March 2019

In the March Issue

  • Investing vs. Speculation
  • How to Identify Investment Grade Projects
  • How to Identify Speculative Grade Projects
  • Example of “Fair” and “Poor” Splits

In the February newsletter, we explored the inner workings of real estate funds and how fund managers like ourselves find and analyze deals coming through our door.

This month, we’re going to continue our conversation about deal analysis and take a look at the four main quadrants that most deals fall under. If you’re an investor looking to buy real estate or invest in a syndication, it’s important to understand a deal’s risk and whether or not it’s worth your money. The items we’ll discuss below will be a resource for you as you explore syndications and deals within the real estate space.

Investing Vs. Speculation

In order to understand the different levels of risk between investments, it’s important to identify the difference between investing and speculation.

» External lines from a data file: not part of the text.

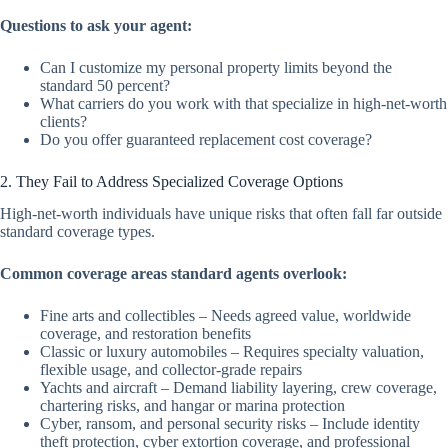
Questions to ask your agent:
Can I customize my personal property limits beyond the
standard 50 percent?
What carriers do you work with that specialize in high-net-worth
clients?
Do you offer guaranteed replacement cost coverage?
2. They Fail to Address Specialized Coverage Options
High-net-worth individuals have unique risks that often fall far outside
standard coverage types.
Common coverage areas standard agents overlook:
Fine arts and collectibles – Needs agreed value, worldwide
coverage, and restoration benefits
Classic or luxury automobiles – Requires specialty valuation,
flexible usage, and collector-grade repairs
Yachts and aircraft – Demand liability layering, crew coverage,
chartering risks, and hangar or marina protection
Cyber, ransom, and personal security risks – Include identity
theft protection, cyber extortion coverage, and professional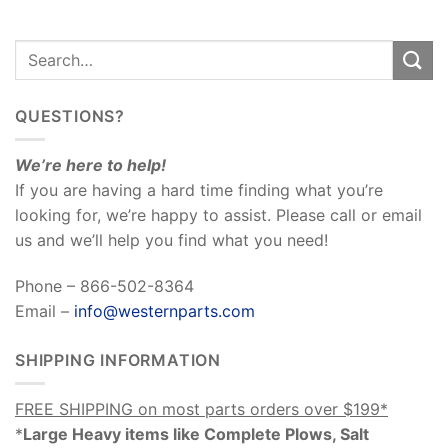
QUESTIONS?
We’re here to help!
If you are having a hard time finding what you’re
looking for, we’re happy to assist. Please call or email
us and we’ll help you find what you need!
Phone – 866-502-8364
Email –
info@westernparts.com
SHIPPING INFORMATION
FREE SHIPPING on most parts orders over $199*
*
Large Heavy items like Complete Plows, Salt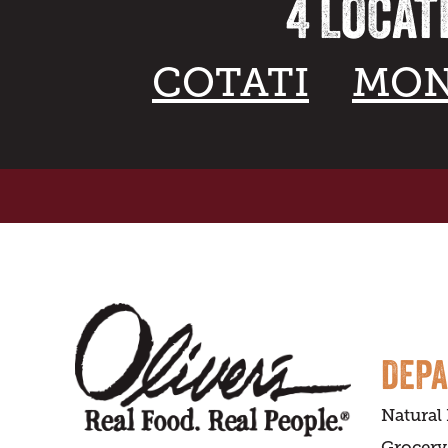
4 LOCAT
COTATI
MON
DEP
Natural
Grocery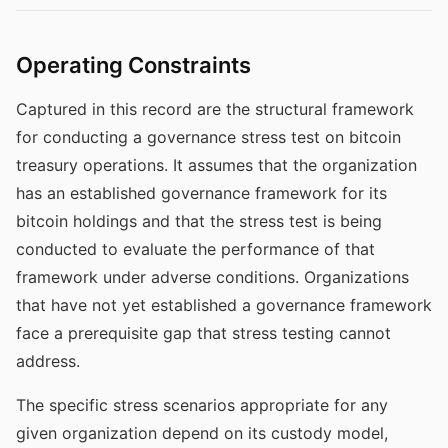
Operating Constraints
Captured in this record are the structural framework
for conducting a governance stress test on bitcoin
treasury operations. It assumes that the organization
has an established governance framework for its
bitcoin holdings and that the stress test is being
conducted to evaluate the performance of that
framework under adverse conditions. Organizations
that have not yet established a governance framework
face a prerequisite gap that stress testing cannot
address.
The specific stress scenarios appropriate for any
given organization depend on its custody model,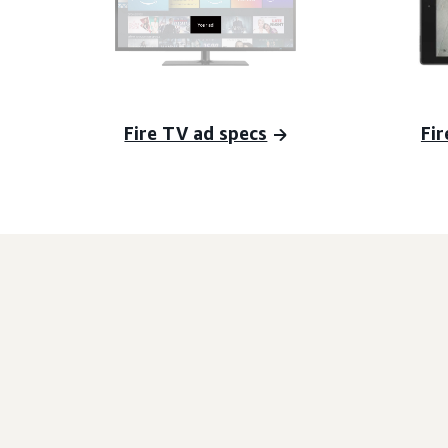
Fire TV ad specs
Fir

*Definition: Speculation is a financial action that does not promise safety of the initial investment along with the return of the principal sum; typically a short run phenomenon

Many speculative investments present attractive opportunity with higher “advertised ROI”, yet they carry a significant degree of risk to the invested capital. Most of these investments have little to no cash flow compared to many development or re-development projects, whereas on the flip side, value investments typically have strong cash flow with limited downside.

Note: There are plenty of “investment grade” projects with low or no cash flow, and in contrast there are also “speculative grade” deals with strong cash flow. Cash flow by itself is not a good indicator of the investment safety. downside protection is what differentiates “Investment Grade” vs. “Speculative Grade” projects.

Benjamin Franklin once said “An investment is one which, on thorough analysis, promises safety of principal and a satisfactory return. Operation not meeting these requirements are speculative.”

When considering an investment, look through this lens: Is there a reasonable degree of safety to the principal and a satisfactory return? Depending on the current market conditions, your answer may be different, but it’s important to evaluate each project with risk in mind. Let’s take a look at four different investment quadrants most most deals fall into today.

Introduction to Investment Quadrants

When considering investing in a commercial syndication, whether it be a multi-family syndication, self-storage, retail, etc., it’s important to think about where the investment falls from a risk perspective.

The four investment quadrants are divided between two main investment types: Investment Grade and Speculative Grade. With a foundational understanding of investing versus speculation, Investment Grade deals tend to have less risk but lower returns. Speculative Grade deals tend to be riskier projects but may have higher returns for investors. Take a look at the investment quadrants below:

Note: “Average IRR” in the image above is used as an example to show that lower risk projects have a bit lower projected IRR, and higher risk projects have a bit higher projected IRR. However, IRR may differ significantly by project, by sponsor, by asset type, by location, by market condition and so forth.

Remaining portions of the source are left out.